Restorasyon çalışmaları ile düne dair hikâyesini yenileyen Kurtuluş Caddesi’nden aşağıya inerken sorun yok ama… Diğer yoldan gelenleri karşılayan bu tabelanın çerçevesi içine girenler için bir şeyler yapsak mı?

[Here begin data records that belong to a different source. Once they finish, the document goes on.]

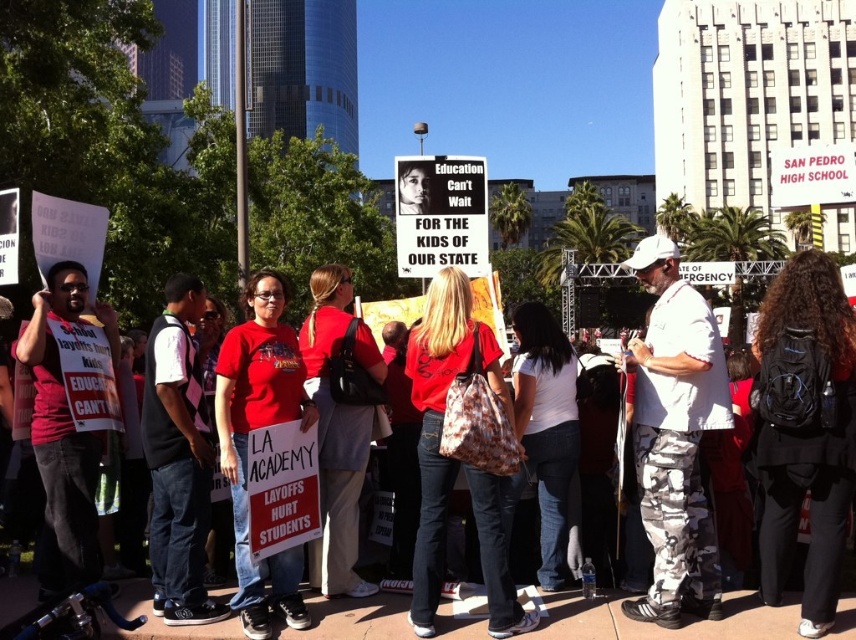 Question: Among these objects, which one is nearest to the camera?

Choices:
 (A) matte red shirt at center
 (B) white camouflage pants at center

Answer: (A)

Question: Which point appears closest to the camera in this image?

Choices:
 (A) (104, 432)
 (B) (639, 499)

Answer: (B)

Question: Is white camouflage pants at center positioned in front of matte red shirt at center?

Choices:
 (A) no
 (B) yes

Answer: (A)

Question: Is white camouflage pants at center positioned before matte red shirt at center?

Choices:
 (A) yes
 (B) no

Answer: (B)

Question: Observing the image, what is the correct spatial positioning of white camouflage pants at center in reference to matte red shirt at center?

Choices:
 (A) above
 (B) below

Answer: (A)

“Geçtiğimiz günlerde Antakya’daydık. Müzeleri için geldik, birkaç dini mekanı ziyaret ettik. Tabi Uzun Çarşı’da alışveriş de yaptık, bir de Gastronomi Evi yemeklerinden tattık. Antakya’daki künefecilerin olduğu geniş meydanın olduğu bir ara sokaktan yukarı doğru çıkarken, bizi istediğimiz yere götürecek tabelayı en sonunda bulduk. Ancak o tabelanın işaret ettiği yöne ilerlemeden önce, bir şey fark ettik. Bu kadar güzel bir yeri işaret eden bir tabelanın arkasında, bu kenti görmek isteyen bizleri kendisine hayran bırakan evlerden biri vardı. Ancak o kadar kötü durumdaydı ki, alt katı kalmıştı sadece. Üst katı çökmüş, birkaç parça dışında! Demem o ki… Tabeladaki Antakya ile o tabelanın arkasındaki Antakya aynı değil! Tabeladaki, bize sunulan, arkasındaki de unutulanı sanırım! Birkaç dakika durup, fotoğraf çektik. Oradaki insanlarla konuştuk. Eskiden, zengin aileler otururmuş böylesi büyük evlerde. İçini çok göremedik ama… Çok odalı, avlulu, içinde ağaçları olan bir ev. Bayıldım. Fiyatları milyonları bulanlar varmış, buna da çok şaşırdım.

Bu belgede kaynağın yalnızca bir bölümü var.